Computers can mimic the human ability to find visually similar images, such as photographs of a fountain in summer and in winter, or a photograph and a painting of the same cathedral, by using a technique that analyzes the uniqueness of images, say researchers at Carnegie Mellon University’s School of Computer Science.
The research team, led by Alexei Efros, associate professor of computer science and robotics, and Abhinav Gupta, assistant research professor of robotics, found that their surprisingly simple technique performed well on a number of visual tasks that normally stump computers, including matching sketches of automobiles with photographs of cars.
The team from the Robotics Institute and Computer Science Department will present its findings on “data-driven uniqueness” on Dec. 14 at SIGGRAPH Asia, a computer graphics and interactive techniques conference in Hong Kong. Their research paper is available online.
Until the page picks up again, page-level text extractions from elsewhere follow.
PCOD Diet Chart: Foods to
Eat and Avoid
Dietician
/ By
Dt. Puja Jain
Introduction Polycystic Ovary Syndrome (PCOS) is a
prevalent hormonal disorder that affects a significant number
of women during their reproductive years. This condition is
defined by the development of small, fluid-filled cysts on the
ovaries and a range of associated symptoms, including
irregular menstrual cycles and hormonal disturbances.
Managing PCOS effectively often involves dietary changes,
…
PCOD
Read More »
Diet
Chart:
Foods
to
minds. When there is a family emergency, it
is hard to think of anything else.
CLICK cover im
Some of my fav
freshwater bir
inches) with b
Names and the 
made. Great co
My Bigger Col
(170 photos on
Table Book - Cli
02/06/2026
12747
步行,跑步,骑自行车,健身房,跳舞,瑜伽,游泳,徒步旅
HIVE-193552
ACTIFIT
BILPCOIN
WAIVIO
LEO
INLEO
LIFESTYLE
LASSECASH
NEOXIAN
Most computerized methods for matching images — in contrast to image searches based on keywords — focus on similarities in shapes, colors and composition. That approach has proven effective for finding exact or very close image matches and enabled successful applications such as Google Goggles.
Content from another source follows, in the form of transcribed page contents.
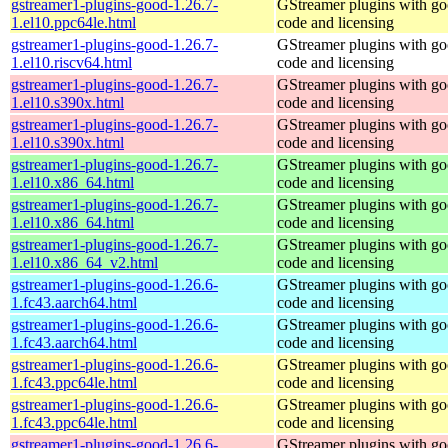
gstreamer1-plugins-good-1.26.7-
GStreamer plugins with g
1.el10.ppc64le.html
code and licensing
gstreamer1-plugins-good-1.26.7-
GStreamer plugins with g
1.el10.riscv64.html
code and licensing
gstreamer1-plugins-good-1.26.7-
GStreamer plugins with g
1.el10.s390x.html
code and licensing
gstreamer1-plugins-good-1.26.7-
GStreamer plugins with g
1.el10.s390x.html
code and licensing
gstreamer1-plugins-good-1.26.7-
GStreamer plugins with g
1.el10.x86_64.html
code and licensing
gstreamer1-plugins-good-1.26.7-
GStreamer plugins with g
1.el10.x86_64.html
code and licensing
gstreamer1-plugins-good-1.26.7-
GStreamer plugins with g
1.el10.x86_64_v2.html
code and licensing
gstreamer1-plugins-good-1.26.6-
GStreamer plugins with g
1.fc43.aarch64.html
code and licensing
gstreamer1-plugins-good-1.26.6-
GStreamer plugins with g
1.fc43.aarch64.html
code and licensing
gstreamer1-plugins-good-1.26.6-
GStreamer plugins with g
1.fc43.ppc64le.html
code and licensing
gstreamer1-plugins-good-1.26.6-
GStreamer plugins with g
1.fc43.ppc64le.html
code and licensing
gstreamer1-plugins-good-1.26.6-
GStreamer plugins with g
But those methods can fail miserably when applied across different domains — photographs taken in different seasons or under different lighting conditions, or in different media, such as photographs, color paintings or black-and-white sketches.
“The language of a painting is different than the language of a photograph,” Efros explained. “Most computer methods latch onto the language, not on what’s being said.”
One problem, Gupta said, is that many images have strong elements, such as a cloud-filled sky, that may have superficial similarities to other images, but really only distract from what makes the image interesting to people. He and his collaborators hypothesized that it is instead the unique aspects of an image, in relation to other images being analyzed, that sets it apart and it is those elements that should be used to match it with similar images.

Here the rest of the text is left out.